Understanding Burnout: How It Builds, What It Feels Like, and What You Can Do
Burnout is one of those experiences that creeps up slowly, so slowly that at first you barely notice it. It isn’t simply “being tired,” it’s a state of chronic physical, emotional, and mental exhaustion that develops when stress goes unmanaged for too long. Although it’s often discussed in the context of work, burnout doesn’t live exclusively within office walls; it influences every part of life — relationships, creativity, sleep, and your sense of self-worth.
For me, I dismissed it as just normal for a busy life. Work was demanding, life was full, and I was young and out to prove something. But even after resting, I felt drained. The smallest task, like putting the laundry on or replying to a message, felt disproportionately heavy. It wasn’t until I had to take time out of work that I listened to Dr Rangan Chatterjee’s Feel Better, Live More episode on the seven signs of burnout. Hearing exhaustion and disconnection described so clearly helped something click, what I was experiencing wasn’t just tiredness, it was burnout.
Below is a deeper look at what burnout really is, how to recognise it in yourself, and how to begin moving through it.
What Burnout Actually Is
When the word “burnout” is used casually, it often gets confused with ordinary stress or fatigue, but burnout is something deeper. The World Health Organization classifies it as an occupational phenomenon, a consequence of long-term unmanaged stress, even though it isn’t classified as a medical condition.

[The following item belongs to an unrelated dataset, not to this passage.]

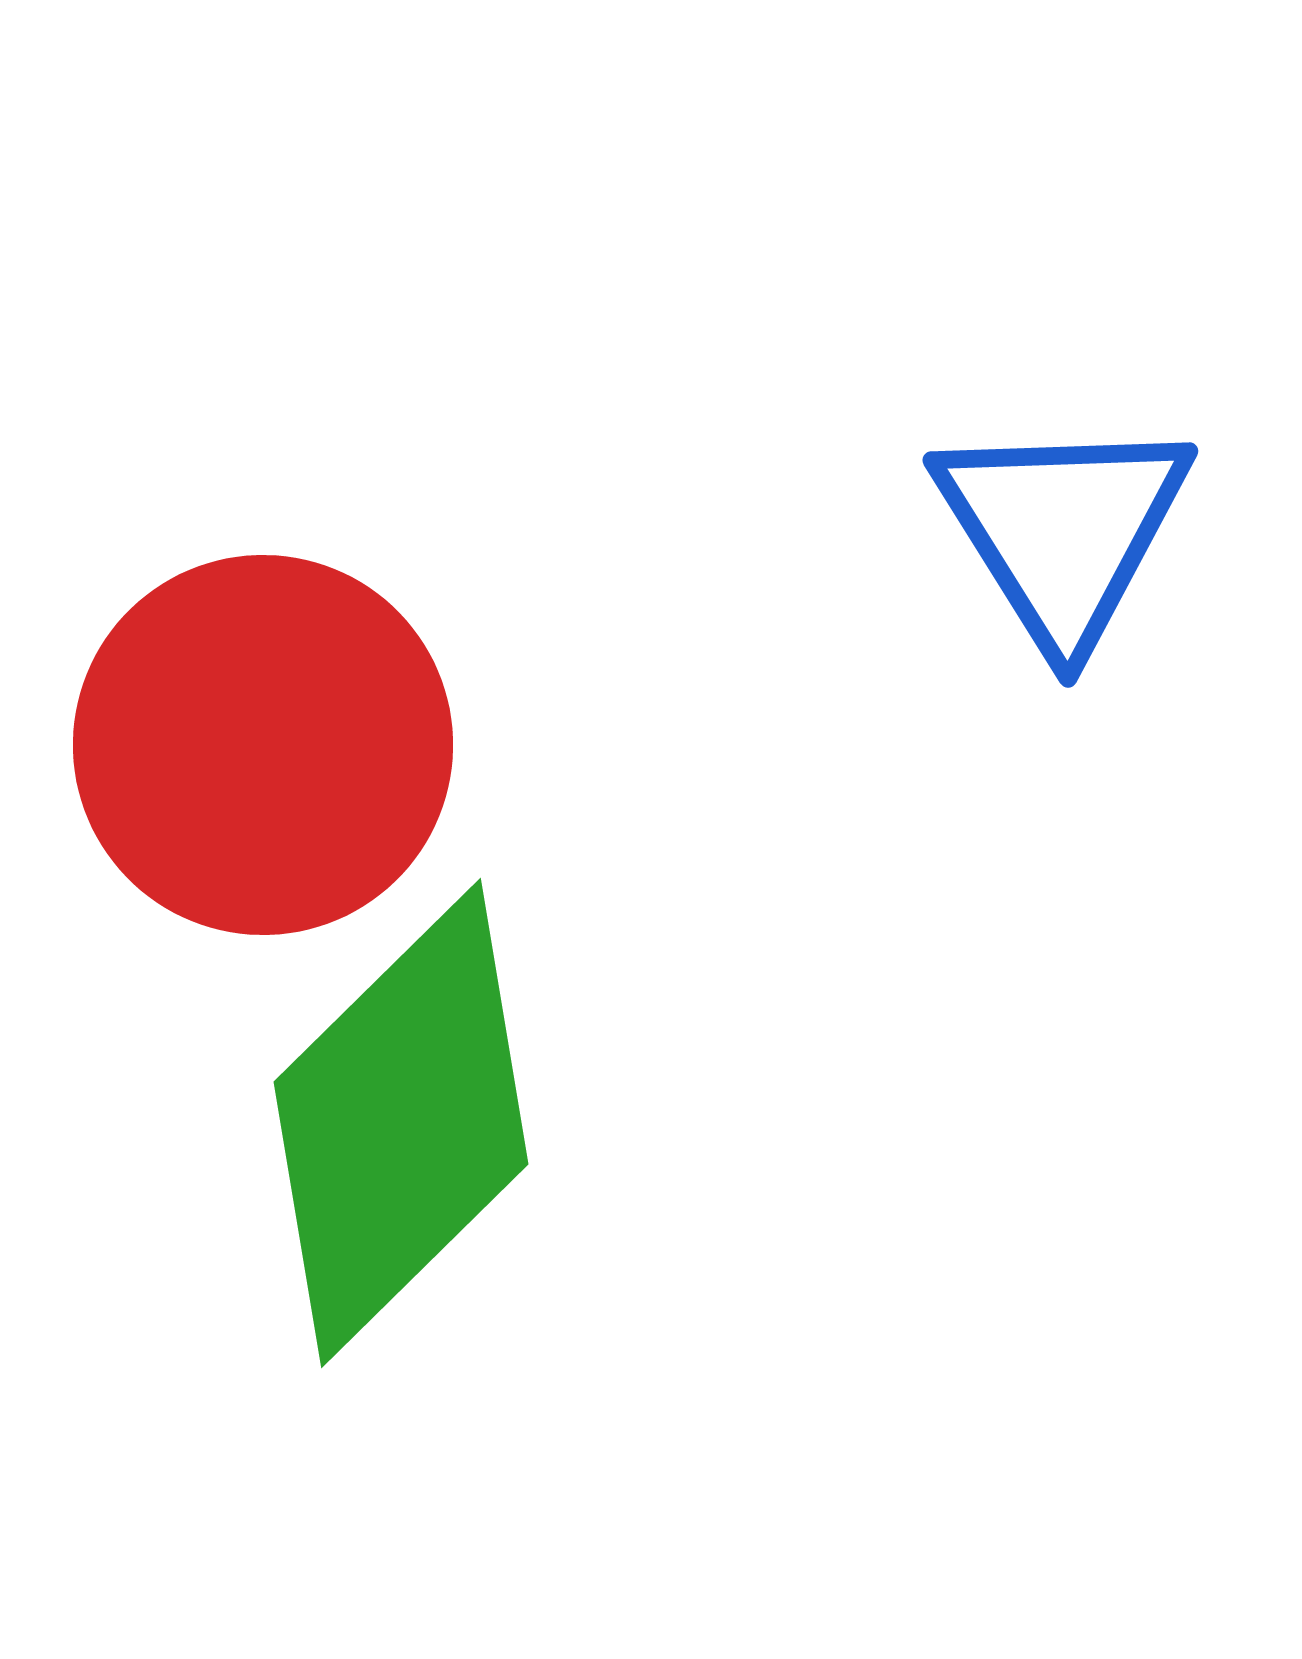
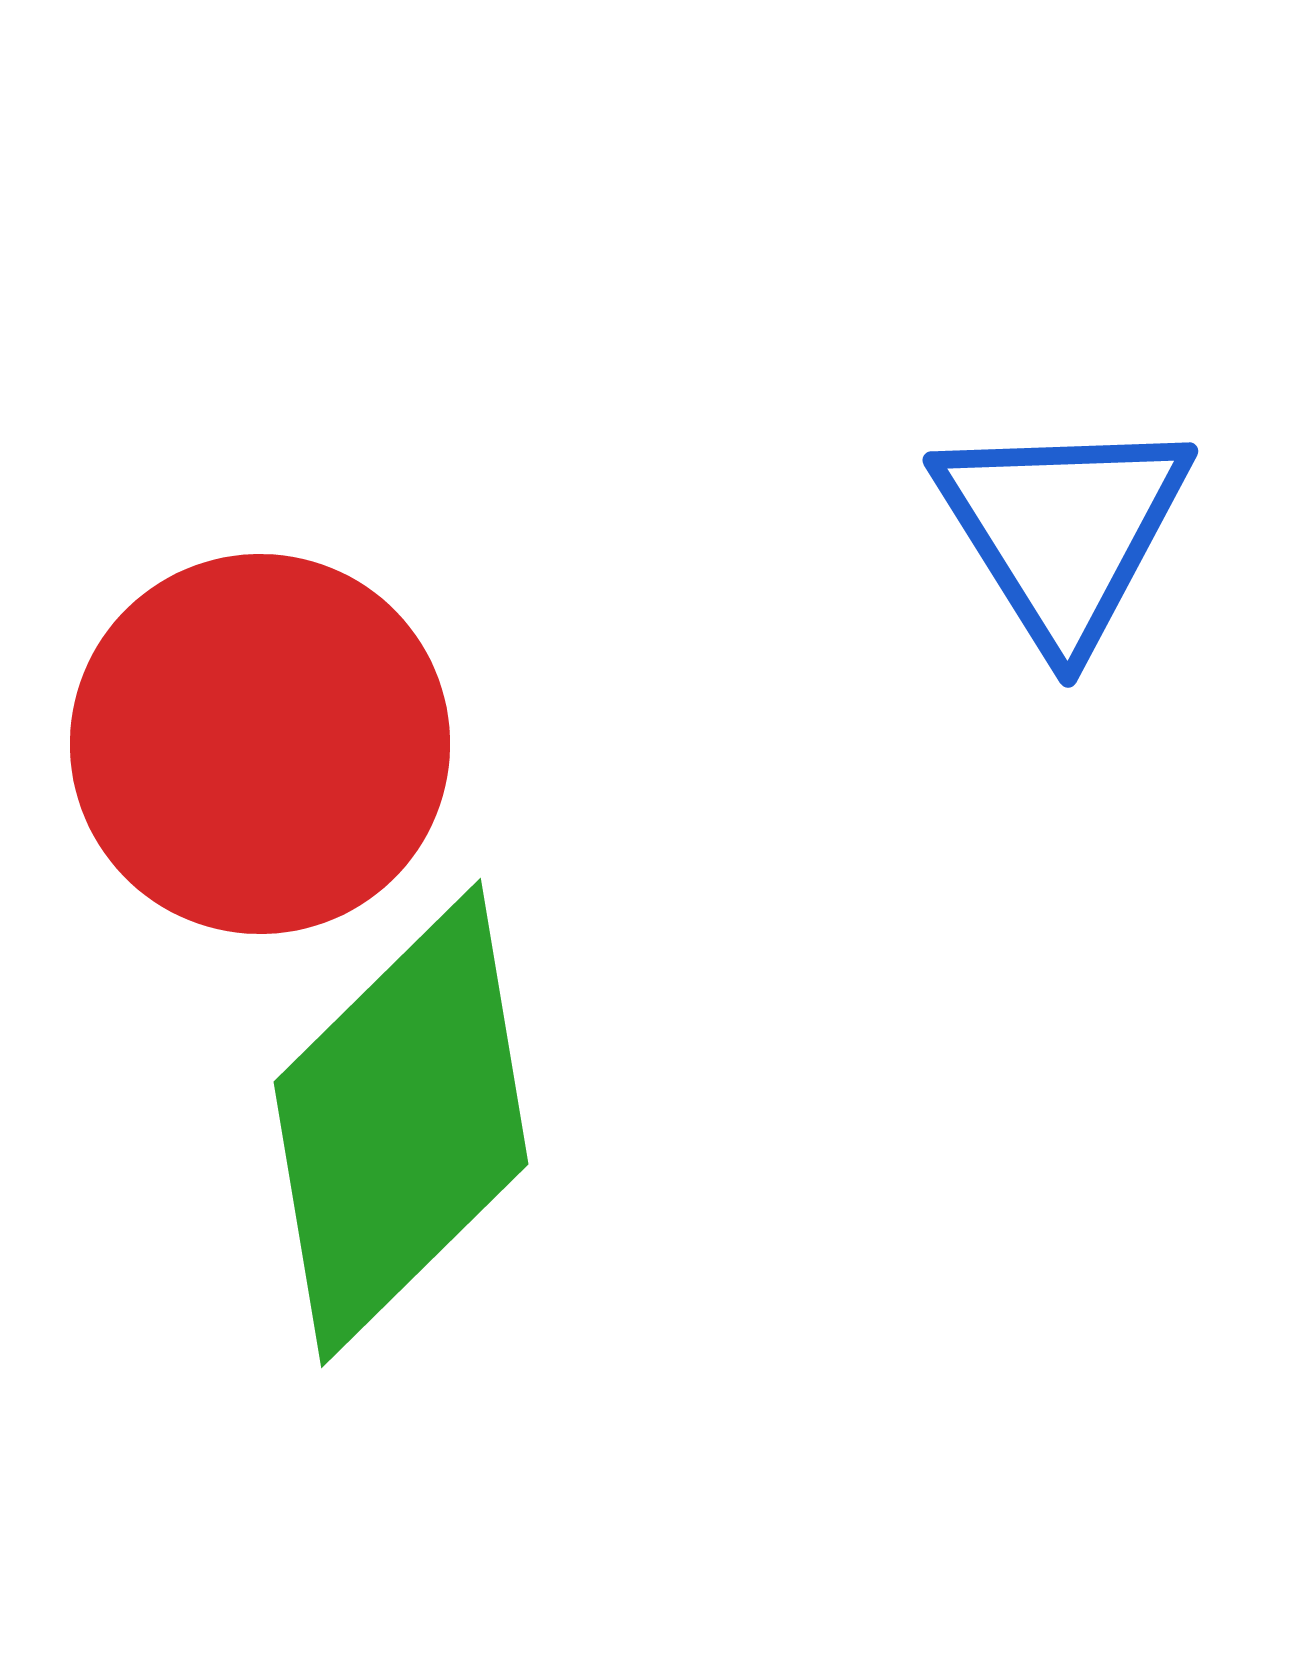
red circle: moved 3 px left, 1 px up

Burnout affects the whole person:
Physically, you feel tired even after rest. Your body aches. Sleep feels unrefreshing.
Emotionally, your enthusiasm and motivation drain away. You may feel cynical or irritable.
Mentally, your focus fragments, your creativity diminishes, and decision-making feels heavy.
It’s not that you can’t cope with a stressful day or a hard week, it’s that stress becomes the default state, and your nervous system never gets the chance to recover.
The Slow Build: How Burnout Develops
One of the reasons burnout can feel invisible is that it doesn’t arrive with a single dramatic moment. Instead, it develops over time, much like a stone slowly sinking into water. There isn’t a universal checklist for burnout, but indicators like the 7 signs Dr Chatterjee discusses, that point to common patterns that emerge as stress accumulates.
In the early phases, you might be stressed yet still productive. You may pride yourself on “handling it all,” but gradually, coping strategies that once served you become worn thin. Energy that used to return with rest no longer does. Things that once gave you joy begin to feel like chores. If this resonates with you, you’re not imagining it.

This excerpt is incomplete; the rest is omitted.